Most recent studies have shown that Dna Repair Disorder shares some biological mechanisms with anemia, ataxia-telangiectasia, carcinogenesis, carcinoma, cockayne-syndrome, cytogenetic-abnormality, dna-repair-deficiency-disorders, fanconi-anemia, genomic-instability, hereditary-diseases, leukemia, malignant-neoplasm-of-breast, malignant-neoplasm-of-skin, malignant-neoplasms, malignant-squamous-cell-neoplasm, neoplasms, premature-aging-syndrome, skin-neoplasms, xeroderma, xeroderma-pigmentosum.

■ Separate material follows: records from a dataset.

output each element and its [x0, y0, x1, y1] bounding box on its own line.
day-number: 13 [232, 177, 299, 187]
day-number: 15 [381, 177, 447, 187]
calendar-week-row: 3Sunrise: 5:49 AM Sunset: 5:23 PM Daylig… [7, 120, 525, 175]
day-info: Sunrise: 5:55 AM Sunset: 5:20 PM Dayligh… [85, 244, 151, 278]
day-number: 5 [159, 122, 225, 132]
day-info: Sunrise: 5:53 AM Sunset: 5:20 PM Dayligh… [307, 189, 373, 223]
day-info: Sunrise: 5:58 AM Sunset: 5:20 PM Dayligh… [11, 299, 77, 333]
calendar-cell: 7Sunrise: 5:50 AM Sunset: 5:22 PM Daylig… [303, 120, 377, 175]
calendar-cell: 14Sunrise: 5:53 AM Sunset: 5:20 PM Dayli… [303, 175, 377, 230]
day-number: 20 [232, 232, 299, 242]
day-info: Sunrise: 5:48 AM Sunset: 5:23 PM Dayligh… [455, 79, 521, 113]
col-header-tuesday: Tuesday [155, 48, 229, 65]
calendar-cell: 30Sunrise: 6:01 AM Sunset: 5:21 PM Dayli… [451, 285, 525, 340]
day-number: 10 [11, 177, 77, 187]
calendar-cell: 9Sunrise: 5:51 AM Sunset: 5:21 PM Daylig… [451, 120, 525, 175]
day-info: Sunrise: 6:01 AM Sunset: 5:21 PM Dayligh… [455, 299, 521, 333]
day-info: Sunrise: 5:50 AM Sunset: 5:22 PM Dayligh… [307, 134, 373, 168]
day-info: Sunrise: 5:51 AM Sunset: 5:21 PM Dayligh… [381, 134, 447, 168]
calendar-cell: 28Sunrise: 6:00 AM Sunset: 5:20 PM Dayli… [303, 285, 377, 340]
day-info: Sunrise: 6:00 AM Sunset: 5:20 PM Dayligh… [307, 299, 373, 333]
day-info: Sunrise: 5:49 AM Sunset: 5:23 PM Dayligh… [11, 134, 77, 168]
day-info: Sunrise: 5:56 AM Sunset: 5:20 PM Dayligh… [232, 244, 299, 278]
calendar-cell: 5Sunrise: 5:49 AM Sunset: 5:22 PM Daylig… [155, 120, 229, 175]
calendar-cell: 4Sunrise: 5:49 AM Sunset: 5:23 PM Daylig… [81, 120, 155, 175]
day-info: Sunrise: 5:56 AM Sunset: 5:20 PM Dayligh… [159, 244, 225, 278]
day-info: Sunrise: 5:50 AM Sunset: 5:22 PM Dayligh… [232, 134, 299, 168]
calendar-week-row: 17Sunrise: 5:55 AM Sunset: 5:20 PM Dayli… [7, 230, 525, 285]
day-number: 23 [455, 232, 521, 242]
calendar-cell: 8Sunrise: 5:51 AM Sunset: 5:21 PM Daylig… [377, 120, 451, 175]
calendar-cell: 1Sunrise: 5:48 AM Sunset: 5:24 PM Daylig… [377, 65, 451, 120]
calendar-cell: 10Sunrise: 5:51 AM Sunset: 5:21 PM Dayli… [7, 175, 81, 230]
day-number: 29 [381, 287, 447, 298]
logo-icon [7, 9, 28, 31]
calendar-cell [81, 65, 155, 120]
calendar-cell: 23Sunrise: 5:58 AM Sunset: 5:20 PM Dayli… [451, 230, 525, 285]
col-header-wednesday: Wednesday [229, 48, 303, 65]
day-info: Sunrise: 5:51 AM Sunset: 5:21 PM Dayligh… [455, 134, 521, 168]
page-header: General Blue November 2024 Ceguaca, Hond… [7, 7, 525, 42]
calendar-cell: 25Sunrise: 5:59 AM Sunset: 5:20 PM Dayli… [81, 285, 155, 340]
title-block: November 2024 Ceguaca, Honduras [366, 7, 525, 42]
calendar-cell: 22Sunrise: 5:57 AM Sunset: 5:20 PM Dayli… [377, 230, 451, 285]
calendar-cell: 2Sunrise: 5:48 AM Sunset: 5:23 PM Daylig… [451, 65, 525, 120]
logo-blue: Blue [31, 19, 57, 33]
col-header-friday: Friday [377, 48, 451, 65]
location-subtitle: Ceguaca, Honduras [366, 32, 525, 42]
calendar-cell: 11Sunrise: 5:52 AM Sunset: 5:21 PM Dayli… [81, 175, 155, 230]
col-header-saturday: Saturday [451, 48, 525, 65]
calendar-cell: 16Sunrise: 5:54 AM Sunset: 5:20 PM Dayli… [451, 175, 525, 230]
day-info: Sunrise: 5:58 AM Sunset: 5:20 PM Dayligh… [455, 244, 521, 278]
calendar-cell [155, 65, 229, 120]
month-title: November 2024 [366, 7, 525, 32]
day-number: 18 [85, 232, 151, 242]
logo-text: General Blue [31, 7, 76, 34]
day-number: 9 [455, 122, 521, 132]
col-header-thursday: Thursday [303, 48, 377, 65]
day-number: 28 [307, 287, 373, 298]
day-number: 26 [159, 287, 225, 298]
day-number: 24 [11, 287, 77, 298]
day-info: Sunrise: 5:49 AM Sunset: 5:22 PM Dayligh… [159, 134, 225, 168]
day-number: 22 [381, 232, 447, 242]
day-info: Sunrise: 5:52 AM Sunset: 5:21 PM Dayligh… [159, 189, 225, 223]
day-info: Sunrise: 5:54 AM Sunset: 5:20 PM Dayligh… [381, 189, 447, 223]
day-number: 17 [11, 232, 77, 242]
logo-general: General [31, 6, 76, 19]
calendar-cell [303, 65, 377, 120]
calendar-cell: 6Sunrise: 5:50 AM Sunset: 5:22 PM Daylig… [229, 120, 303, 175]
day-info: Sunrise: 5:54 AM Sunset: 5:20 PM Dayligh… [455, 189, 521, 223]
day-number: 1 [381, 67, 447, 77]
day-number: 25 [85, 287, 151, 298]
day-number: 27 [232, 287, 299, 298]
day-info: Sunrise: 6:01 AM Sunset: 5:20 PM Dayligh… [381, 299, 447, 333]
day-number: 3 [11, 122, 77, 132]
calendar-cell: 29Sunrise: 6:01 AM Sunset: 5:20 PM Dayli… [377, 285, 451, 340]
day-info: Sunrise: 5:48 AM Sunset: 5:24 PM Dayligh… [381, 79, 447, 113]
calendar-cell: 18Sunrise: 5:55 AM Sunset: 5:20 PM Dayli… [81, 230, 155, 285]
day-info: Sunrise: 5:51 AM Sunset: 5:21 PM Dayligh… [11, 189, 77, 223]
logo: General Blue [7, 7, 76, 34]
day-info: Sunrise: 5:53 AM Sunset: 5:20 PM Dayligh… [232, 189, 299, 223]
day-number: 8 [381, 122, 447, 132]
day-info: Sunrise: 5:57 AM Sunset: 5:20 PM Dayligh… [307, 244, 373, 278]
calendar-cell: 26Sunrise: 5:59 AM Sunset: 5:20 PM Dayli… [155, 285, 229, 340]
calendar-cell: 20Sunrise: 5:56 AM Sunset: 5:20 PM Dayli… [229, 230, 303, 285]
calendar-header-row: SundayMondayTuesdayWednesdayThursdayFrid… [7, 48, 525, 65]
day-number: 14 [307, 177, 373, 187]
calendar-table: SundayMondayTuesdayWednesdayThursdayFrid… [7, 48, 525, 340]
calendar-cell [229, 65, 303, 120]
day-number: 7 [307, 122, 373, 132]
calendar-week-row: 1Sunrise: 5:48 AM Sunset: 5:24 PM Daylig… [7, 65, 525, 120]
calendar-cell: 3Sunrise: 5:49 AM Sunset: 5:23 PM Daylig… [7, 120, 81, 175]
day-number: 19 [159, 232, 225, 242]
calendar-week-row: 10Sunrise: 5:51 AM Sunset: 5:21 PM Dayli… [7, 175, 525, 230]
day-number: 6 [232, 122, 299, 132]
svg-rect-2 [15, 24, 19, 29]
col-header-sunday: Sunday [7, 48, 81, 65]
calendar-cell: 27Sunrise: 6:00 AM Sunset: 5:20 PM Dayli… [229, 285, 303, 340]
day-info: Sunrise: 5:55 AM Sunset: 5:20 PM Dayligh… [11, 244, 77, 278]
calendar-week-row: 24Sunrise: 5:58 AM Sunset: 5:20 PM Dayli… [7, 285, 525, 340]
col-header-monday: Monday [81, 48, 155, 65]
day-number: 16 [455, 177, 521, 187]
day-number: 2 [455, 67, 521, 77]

Among the many pathways, these few ones have gauged particular interests from scientists studying Dna Repair Disorder, and have been seen in publications frequently: Aging, Cell Cycle, Cell Death, Cell Killing, Cell Proliferation, Chromosome Breakage, Dna Excision, Dna Repair, Dna Replication, Double-strand Break Repair, G2 Phase, Hypersensitivity, Localization, Meiosis, Metaphase, Mismatch Repair, Oncogenesis, Pathogenesis, System Development, Translesion Synthesis
Quite a number of genes have been found to play important roles in Dna Repair Disorder, such as BRCA1, BRCA2, CDKN1A, ERCC1, ERCC2, ERCC3, ERCC4, ERCC5, ERCC6, ERCC8, FANCA, GTF2H5, LIG4, NBN, PARP1, PRKDC, TP53, XPA, XPC, XRCC1. See what Boster has to offer for the research of these genes by clicking the gene name links below and view a more detailed info card/product listing for that gene.
In a later update, we will include information such as current drugs and therapy solutions as well as on-going and past clinical trials for this disease. Plesae stay updated.